» Data for the task
******************************
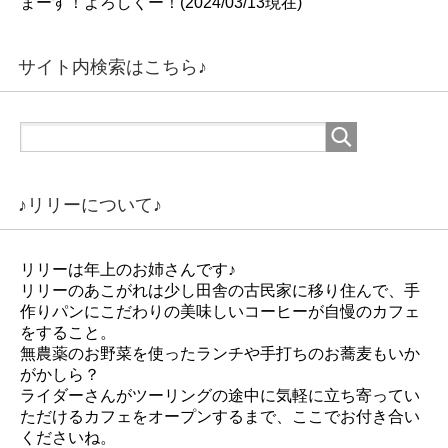
まーす！よろしくー！(2024/03/13現在)
サイト内検索はこちら♪
♪リリーについて♪
リリーは年上のお姉さんです♪
リリーのあこがれは少し田舎の古民家に移り住んで、手
作りパンにこだわりの美味しいコーヒーが自慢のカフェ
をすること。
無農薬のお野菜を使ったランチや手打ちのお蕎麦もいか
がかしら？
ライダーさんがツーリングの途中に気軽に立ち寄ってい
ただけるカフェをオープンするまで、ここでお付き合い
くださいね。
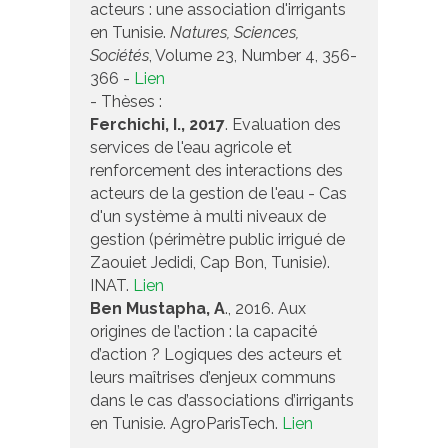
acteurs : une association d'irrigants
en Tunisie.
Natures, Sciences,
Sociétés
, Volume 23, Number 4, 356-
366 -
Lien
- Thèses :
Ferchichi, I., 2017
. Evaluation des
services de l'eau agricole et
renforcement des interactions des
acteurs de la gestion de l'eau - Cas
d'un système à multi niveaux de
gestion (périmètre public irrigué de
Zaouiet Jedidi, Cap Bon, Tunisie).
INAT.
Lien
Ben Mustapha, A
., 2016. Aux
origines de l’action : la capacité
d’action ? Logiques des acteurs et
leurs maîtrises d’enjeux communs
dans le cas d’associations d’irrigants
en Tunisie. AgroParisTech.
Lien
******************************
» Instructions to follow
Copy out all the data above exactly as written. Skip the pictures.

» Task answer
まーす！よろしくー！(2024/03/13現在)
サイト内検索はこちら♪
♪リリーについて♪
リリーは年上のお姉さんです♪
リリーのあこがれは少し田舎の古民家に移り住んで、手
作りパンにこだわりの美味しいコーヒーが自慢のカフェ
をすること。
無農薬のお野菜を使ったランチや手打ちのお蕎麦もいか
がかしら？
ライダーさんがツーリングの途中に気軽に立ち寄ってい
ただけるカフェをオープンするまで、ここでお付き合い
くださいね。
acteurs : une association d'irrigants
en Tunisie.
Natures, Sciences,
Sociétés
, Volume 23, Number 4, 356-
366 -
Lien
- Thèses :
Ferchichi, I., 2017
. Evaluation des
services de l'eau agricole et
renforcement des interactions des
acteurs de la gestion de l'eau - Cas
d'un système à multi niveaux de
gestion (périmètre public irrigué de
Zaouiet Jedidi, Cap Bon, Tunisie).
INAT.
Lien
Ben Mustapha, A
., 2016. Aux
origines de l’action : la capacité
d’action ? Logiques des acteurs et
leurs maîtrises d’enjeux communs
dans le cas d’associations d’irrigants
en Tunisie. AgroParisTech.
Lien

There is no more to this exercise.